When you have started version 1.0.0 of your ria, and then upgrade to version 1.1.0, the webstart client will request http://localhost/ria/lib/ria.jar?version-id=1.1.0&current-version-id=1.0.0. In that case the JnlpServlet will simply check, if a file lib/ria__V1.0.0__V1.1.0.diff.jar.pack.gz is available, if that is not available, it will check if lib/ria__V1.0.0__V1.1.0.diff.jar is available, if that is not available, it will check if lib/ria__V1.1.0.jar.pack.gz is available, if that is not available, it will check if lib/ria__V1.1.0.jar is available. If none of that files is available, it will send a HTTP 404.

The jnlp-war plugin will add the __V1.0.0__v1.1.0.jar.pack.gz or __V1.0.0__V1.1.0.jar file if configured accordingly.

When you have a clean java webstart cache, the webstart client will only request http://localhost/ria/lib/ria.jar?version-id=1.1.0, and the servlet will skip the first two checks for the diff-files.

tschulte commented 7 years ago

Oh, I forgot. My servlet will always deliver the .pack.gz if the jar file is not in the war. I.e. When the war contains only the .pack.gz files (usePack200 = true, which is the default), you cannot request the jar file directly. If you request http://localhost/ria/lib/ria.jar?version-id=1.1.0 or http://localhost/ria/lib/ria__V1.1.0.jar, the servlet will always deliver the pack.gz file and set the http header accordingly. This is because the servlet is designed to be used by the webstart client only, and all webstart clients IMO support pack200 and so I did not implement a check for the corresponding http request header to simplify the servlet.

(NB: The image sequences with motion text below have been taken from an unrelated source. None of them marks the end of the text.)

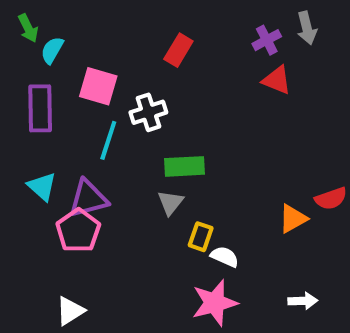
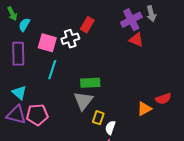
purple cross: (267, 40) -> (131, 20), size x1.5
white cross: (148, 112) -> (70, 39), moved
purple triangle: (88, 199) -> (16, 115), moved, turned 30
gray triangle: (170, 203) -> (83, 101), size x1.5
pink pentagon: (78, 231) -> (37, 115), turned 30
white semicircle: (225, 257) -> (110, 128), turned -96

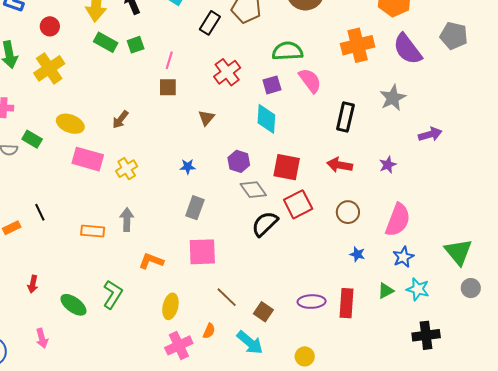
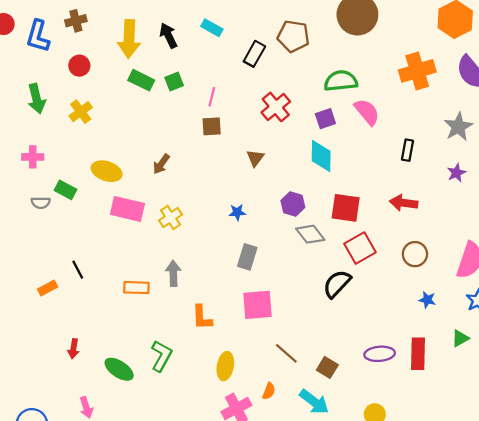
yellow cross: (49, 68) -> (81, 112), size x0.7
black rectangle: (345, 117) -> (407, 150), size x0.7
purple star: (388, 165) -> (456, 173), moved
black semicircle: (265, 224) -> (337, 284), moved
orange L-shape: (151, 261) -> (202, 317), turned -110

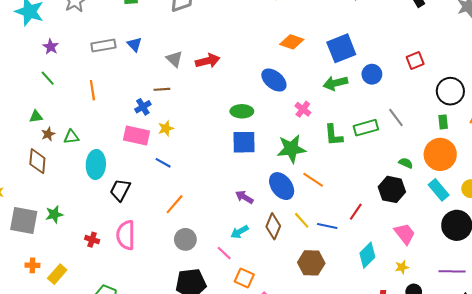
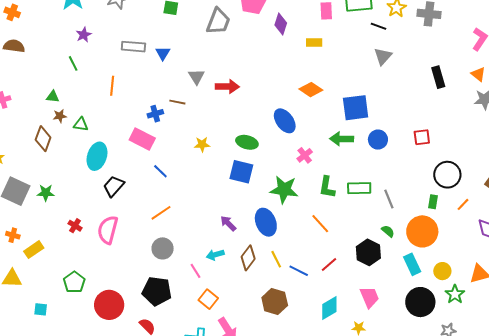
gray line: (396, 117) -> (389, 199), moved
yellow star: (166, 128) -> (202, 144), moved
orange line: (313, 180) -> (320, 224), moved

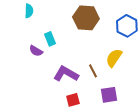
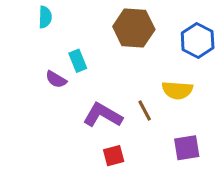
yellow semicircle: (114, 58) -> (177, 90), turned -120
purple square: (109, 95) -> (187, 148), moved

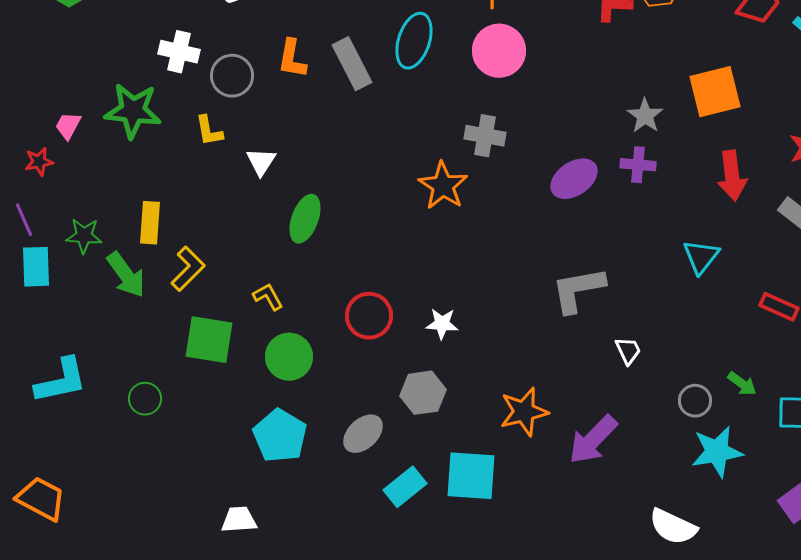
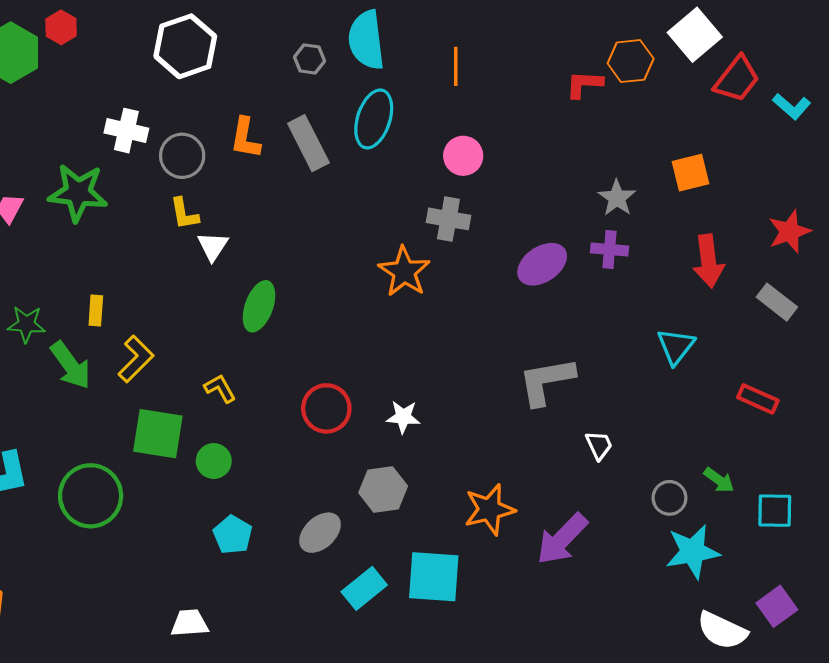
pink circle: (499, 51) -> (463, 156), moved, size x0.7
orange square: (715, 92) -> (691, 173), size x0.7
yellow L-shape: (209, 131) -> (184, 214), moved
yellow rectangle: (150, 223) -> (96, 311), size x0.7
green circle: (289, 357) -> (214, 461), moved, size x0.7
green circle: (145, 399) -> (91, 496), size x1.8
cyan pentagon: (280, 436) -> (233, 535), size x0.7
white semicircle: (673, 527) -> (722, 631), moved

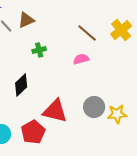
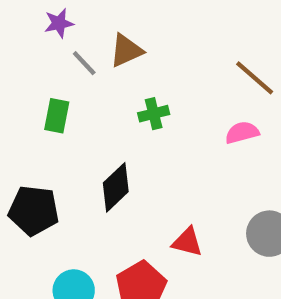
red triangle: (55, 111) -> (187, 242), size x0.6

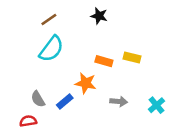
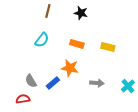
brown line: (49, 20) -> (48, 11), moved, turned -40
cyan semicircle: (51, 49) -> (42, 40), size x0.7
orange rectangle: (104, 61) -> (77, 44), moved

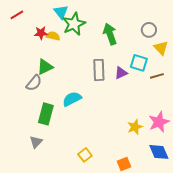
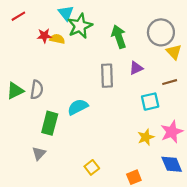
gray circle: (149, 30) -> (161, 32), size x1.6
cyan square: (139, 63) -> (150, 102), moved, turned -30
green triangle: (45, 67) -> (15, 91), moved
purple triangle: (121, 73) -> (136, 68), moved
gray semicircle: (34, 83) -> (37, 90), turned -30

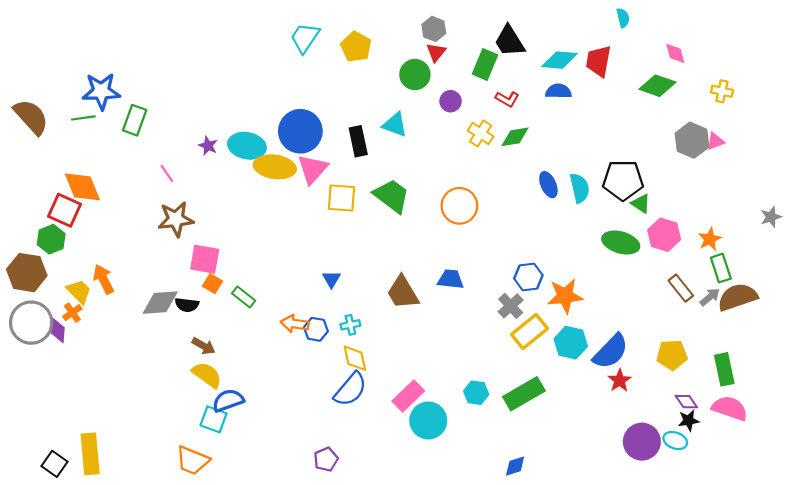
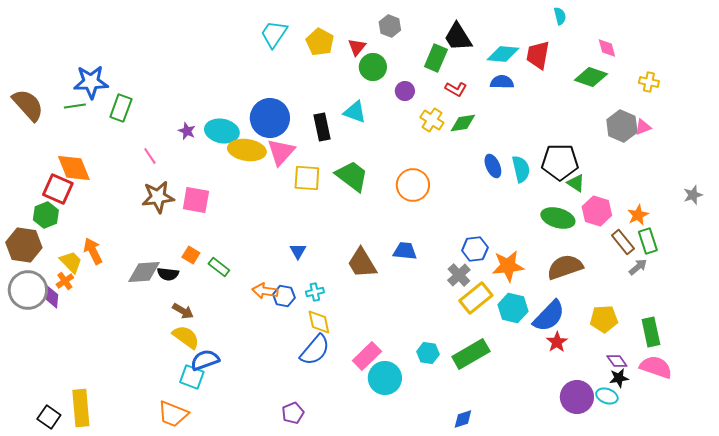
red triangle: (436, 52) -> (357, 47), moved
pink square: (205, 259) -> (196, 200), moved
brown rectangle: (681, 288) -> (623, 242), moved
brown semicircle: (738, 297) -> (565, 267), moved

mauromol commented 7 years ago

The standard JnlpDownloadServlet was made available by the maven webstart plugin: http://search.maven.org/#search%7Cgav%7C1%7Cg%3A%22org.codehaus.mojo%22%20AND%20a%3A%22webstart-jnlp-servlet%22

I saw that artifact but I was not sure about the versioning policy. Also, I'm using the default JnlpDownloadServlet taken from Java 8 samples, although I didn't check whether there is any difference from the one in the Java 7 samples.

But you can also directly request that version (e.g. http://localhost/ria/lib/ria__V1.0.0.jar).

So, this seems to be an improvement over the default JnlpDownloadServlet, since as I wrote in https://github.com/tschulte/gradle-jnlp-plugin/issues/45#issuecomment-320207408, that one seems to produce 404 errors when direct requests for http://localhost/ria/lib/ria__V1.0.0.jar are made...

When using useVersions = false, the jnlp will not create version attributes in the jnlp file. Intead it will directly use __V1.0.0.jar in the href attribute. But since the jar is stored as __V1.0.0.jar in the war file, you cannot request it without any version information (either by using ?version-id=1.0.0 or by requesting __V1.0.0.jar).

This is clear. The problem is that, in my experience, the latter technique (requesting __V1.0.0.jar directly) does not seem to work with the default JnlpDownloadServlet. I could not debug it thoroughly because of the lack of debug information, though.

tschulte commented 7 years ago

I remember having had multiple issues with the JnlpDownloadServlet. And the code of the JnlpDownloadServlet is rather complex. That was the main reason to start from scratch. E.g. the JnlpDownloadServlet allows either using file name convention (__V1.0.0.jar) or alternatively a versions.xml file. I went with just the file name convention to make things simpler.

tschulte commented 7 years ago

Just found a text I posted on the maven webstart mailing list: http://mojo.10943.n7.nabble.com/Webstart-JnlpDownloadServlet-Jardiff-and-Pack200-td47548.html

I apparently wrote that text before implementing my own Servlet. Replacement of $$name etc. ended up in a Servlet Filter.